Work instruction: From the first line of the data through the line containing "посетивших Дагестан. Они с восторгом пишут о", return each line exactly.

[Data records]
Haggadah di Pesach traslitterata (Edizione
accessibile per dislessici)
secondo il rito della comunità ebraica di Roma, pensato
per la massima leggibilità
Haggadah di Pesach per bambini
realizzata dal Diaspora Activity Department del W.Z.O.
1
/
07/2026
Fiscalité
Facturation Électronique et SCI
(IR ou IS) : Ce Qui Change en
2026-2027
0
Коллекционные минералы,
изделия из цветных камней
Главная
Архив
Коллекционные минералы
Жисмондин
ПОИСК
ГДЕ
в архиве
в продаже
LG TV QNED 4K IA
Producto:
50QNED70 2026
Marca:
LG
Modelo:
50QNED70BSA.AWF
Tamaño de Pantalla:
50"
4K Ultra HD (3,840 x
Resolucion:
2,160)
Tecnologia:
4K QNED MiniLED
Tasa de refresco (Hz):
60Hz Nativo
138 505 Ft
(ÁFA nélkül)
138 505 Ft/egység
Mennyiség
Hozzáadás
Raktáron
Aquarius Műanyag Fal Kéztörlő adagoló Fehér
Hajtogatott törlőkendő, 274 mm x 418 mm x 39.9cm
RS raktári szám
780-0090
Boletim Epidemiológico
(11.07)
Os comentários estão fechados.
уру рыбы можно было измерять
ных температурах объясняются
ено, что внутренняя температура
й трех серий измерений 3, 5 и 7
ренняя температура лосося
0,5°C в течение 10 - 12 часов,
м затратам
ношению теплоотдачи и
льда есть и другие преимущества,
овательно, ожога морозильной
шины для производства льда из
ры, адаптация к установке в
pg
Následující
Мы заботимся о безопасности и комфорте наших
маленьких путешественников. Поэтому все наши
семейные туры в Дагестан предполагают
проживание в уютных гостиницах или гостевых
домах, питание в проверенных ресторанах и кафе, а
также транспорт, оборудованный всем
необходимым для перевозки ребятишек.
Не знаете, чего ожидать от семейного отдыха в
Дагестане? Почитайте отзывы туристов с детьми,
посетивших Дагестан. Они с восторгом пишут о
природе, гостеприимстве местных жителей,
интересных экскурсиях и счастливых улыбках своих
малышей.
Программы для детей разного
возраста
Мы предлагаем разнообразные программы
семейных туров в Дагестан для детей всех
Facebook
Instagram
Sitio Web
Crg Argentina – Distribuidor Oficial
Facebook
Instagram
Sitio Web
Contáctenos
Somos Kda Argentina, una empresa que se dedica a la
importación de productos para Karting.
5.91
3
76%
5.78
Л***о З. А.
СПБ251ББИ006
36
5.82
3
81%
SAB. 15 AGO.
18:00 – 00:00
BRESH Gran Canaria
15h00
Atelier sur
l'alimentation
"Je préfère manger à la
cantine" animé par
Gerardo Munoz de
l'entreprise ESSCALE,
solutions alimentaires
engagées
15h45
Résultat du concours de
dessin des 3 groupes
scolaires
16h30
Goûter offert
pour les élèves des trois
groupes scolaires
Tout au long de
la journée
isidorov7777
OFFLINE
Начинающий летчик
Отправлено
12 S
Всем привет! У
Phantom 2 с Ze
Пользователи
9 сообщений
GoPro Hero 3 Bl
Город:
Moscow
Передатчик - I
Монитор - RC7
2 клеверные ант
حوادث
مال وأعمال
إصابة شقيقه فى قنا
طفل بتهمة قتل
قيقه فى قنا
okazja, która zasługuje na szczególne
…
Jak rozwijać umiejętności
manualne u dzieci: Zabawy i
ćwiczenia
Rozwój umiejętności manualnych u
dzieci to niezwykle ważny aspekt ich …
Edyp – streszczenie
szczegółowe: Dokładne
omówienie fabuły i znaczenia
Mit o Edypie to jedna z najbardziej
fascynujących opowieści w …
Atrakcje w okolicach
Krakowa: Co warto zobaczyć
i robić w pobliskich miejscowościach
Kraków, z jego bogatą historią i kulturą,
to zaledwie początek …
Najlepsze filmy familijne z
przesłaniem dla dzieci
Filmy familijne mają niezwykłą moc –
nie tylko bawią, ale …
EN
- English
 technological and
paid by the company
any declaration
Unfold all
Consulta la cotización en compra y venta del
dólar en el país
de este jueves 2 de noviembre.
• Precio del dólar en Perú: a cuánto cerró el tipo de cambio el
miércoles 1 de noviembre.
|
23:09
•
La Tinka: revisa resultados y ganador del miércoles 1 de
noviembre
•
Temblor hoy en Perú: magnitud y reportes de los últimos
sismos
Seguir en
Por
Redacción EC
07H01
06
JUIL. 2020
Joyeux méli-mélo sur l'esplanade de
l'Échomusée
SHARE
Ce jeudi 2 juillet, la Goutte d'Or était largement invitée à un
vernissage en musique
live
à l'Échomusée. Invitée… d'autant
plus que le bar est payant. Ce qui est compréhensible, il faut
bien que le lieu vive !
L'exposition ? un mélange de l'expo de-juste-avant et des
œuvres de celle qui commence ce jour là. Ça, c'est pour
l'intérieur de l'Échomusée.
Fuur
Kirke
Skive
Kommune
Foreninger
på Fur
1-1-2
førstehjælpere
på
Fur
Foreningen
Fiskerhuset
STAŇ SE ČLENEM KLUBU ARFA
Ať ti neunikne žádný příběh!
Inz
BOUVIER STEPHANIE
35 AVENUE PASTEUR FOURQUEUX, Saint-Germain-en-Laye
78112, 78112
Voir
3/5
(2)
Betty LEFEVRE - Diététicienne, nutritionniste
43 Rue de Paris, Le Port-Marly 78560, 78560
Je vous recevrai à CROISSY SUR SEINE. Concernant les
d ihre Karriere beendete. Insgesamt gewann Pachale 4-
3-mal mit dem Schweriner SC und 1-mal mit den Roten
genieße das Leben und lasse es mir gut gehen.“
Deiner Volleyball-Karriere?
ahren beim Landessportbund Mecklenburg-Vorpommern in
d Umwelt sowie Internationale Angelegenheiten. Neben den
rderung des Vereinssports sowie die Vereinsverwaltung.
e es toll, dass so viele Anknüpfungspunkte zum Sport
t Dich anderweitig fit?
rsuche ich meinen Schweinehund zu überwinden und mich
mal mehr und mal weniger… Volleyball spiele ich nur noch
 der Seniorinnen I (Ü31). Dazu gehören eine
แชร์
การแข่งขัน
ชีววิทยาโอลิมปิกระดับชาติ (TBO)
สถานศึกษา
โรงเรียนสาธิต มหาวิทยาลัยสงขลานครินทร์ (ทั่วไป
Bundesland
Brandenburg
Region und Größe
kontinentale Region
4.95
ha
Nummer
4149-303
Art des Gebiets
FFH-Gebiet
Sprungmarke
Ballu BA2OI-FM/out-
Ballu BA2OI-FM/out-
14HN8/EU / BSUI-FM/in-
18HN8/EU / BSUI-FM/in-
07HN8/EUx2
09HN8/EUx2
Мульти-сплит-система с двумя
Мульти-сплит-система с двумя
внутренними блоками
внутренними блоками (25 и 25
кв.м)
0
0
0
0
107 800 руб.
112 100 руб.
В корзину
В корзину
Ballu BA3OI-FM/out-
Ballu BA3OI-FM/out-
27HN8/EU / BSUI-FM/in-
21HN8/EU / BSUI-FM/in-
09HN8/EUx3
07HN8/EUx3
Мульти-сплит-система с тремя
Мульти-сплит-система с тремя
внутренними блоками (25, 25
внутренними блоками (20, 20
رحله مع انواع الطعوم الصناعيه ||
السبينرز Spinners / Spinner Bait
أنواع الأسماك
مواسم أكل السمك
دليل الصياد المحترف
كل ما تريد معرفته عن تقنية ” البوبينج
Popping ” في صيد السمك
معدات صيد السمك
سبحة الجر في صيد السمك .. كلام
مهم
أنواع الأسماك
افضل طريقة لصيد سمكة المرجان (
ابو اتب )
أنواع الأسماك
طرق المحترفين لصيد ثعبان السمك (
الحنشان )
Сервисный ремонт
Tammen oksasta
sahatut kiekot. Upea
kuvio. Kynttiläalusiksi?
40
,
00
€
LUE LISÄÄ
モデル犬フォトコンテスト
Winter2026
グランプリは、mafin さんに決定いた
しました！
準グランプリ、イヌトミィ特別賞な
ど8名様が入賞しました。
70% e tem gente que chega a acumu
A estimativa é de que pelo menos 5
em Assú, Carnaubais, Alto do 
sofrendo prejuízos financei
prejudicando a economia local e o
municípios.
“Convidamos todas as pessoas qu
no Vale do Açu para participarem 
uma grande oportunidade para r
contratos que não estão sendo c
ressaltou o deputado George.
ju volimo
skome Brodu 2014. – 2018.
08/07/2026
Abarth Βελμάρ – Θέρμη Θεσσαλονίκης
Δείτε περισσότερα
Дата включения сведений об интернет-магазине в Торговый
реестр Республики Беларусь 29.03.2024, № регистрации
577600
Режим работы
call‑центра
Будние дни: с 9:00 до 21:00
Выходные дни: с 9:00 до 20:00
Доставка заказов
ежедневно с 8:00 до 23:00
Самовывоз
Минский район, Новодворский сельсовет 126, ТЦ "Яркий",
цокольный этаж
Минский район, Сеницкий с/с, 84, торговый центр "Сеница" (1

Reply:
Haggadah di Pesach traslitterata (Edizione
accessibile per dislessici)
secondo il rito della comunità ebraica di Roma, pensato
per la massima leggibilità
Haggadah di Pesach per bambini
realizzata dal Diaspora Activity Department del W.Z.O.
1
/
07/2026
Fiscalité
Facturation Électronique et SCI
(IR ou IS) : Ce Qui Change en
2026-2027
0
Коллекционные минералы,
изделия из цветных камней
Главная
Архив
Коллекционные минералы
Жисмондин
ПОИСК
ГДЕ
в архиве
в продаже
LG TV QNED 4K IA
Producto:
50QNED70 2026
Marca:
LG
Modelo:
50QNED70BSA.AWF
Tamaño de Pantalla:
50"
4K Ultra HD (3,840 x
Resolucion:
2,160)
Tecnologia:
4K QNED MiniLED
Tasa de refresco (Hz):
60Hz Nativo
138 505 Ft
(ÁFA nélkül)
138 505 Ft/egység
Mennyiség
Hozzáadás
Raktáron
Aquarius Műanyag Fal Kéztörlő adagoló Fehér
Hajtogatott törlőkendő, 274 mm x 418 mm x 39.9cm
RS raktári szám
780-0090
Boletim Epidemiológico
(11.07)
Os comentários estão fechados.
уру рыбы можно было измерять
ных температурах объясняются
ено, что внутренняя температура
й трех серий измерений 3, 5 и 7
ренняя температура лосося
0,5°C в течение 10 - 12 часов,
м затратам
ношению теплоотдачи и
льда есть и другие преимущества,
овательно, ожога морозильной
шины для производства льда из
ры, адаптация к установке в
pg
Následující
Мы заботимся о безопасности и комфорте наших
маленьких путешественников. Поэтому все наши
семейные туры в Дагестан предполагают
проживание в уютных гостиницах или гостевых
домах, питание в проверенных ресторанах и кафе, а
также транспорт, оборудованный всем
необходимым для перевозки ребятишек.
Не знаете, чего ожидать от семейного отдыха в
Дагестане? Почитайте отзывы туристов с детьми,
посетивших Дагестан. Они с восторгом пишут о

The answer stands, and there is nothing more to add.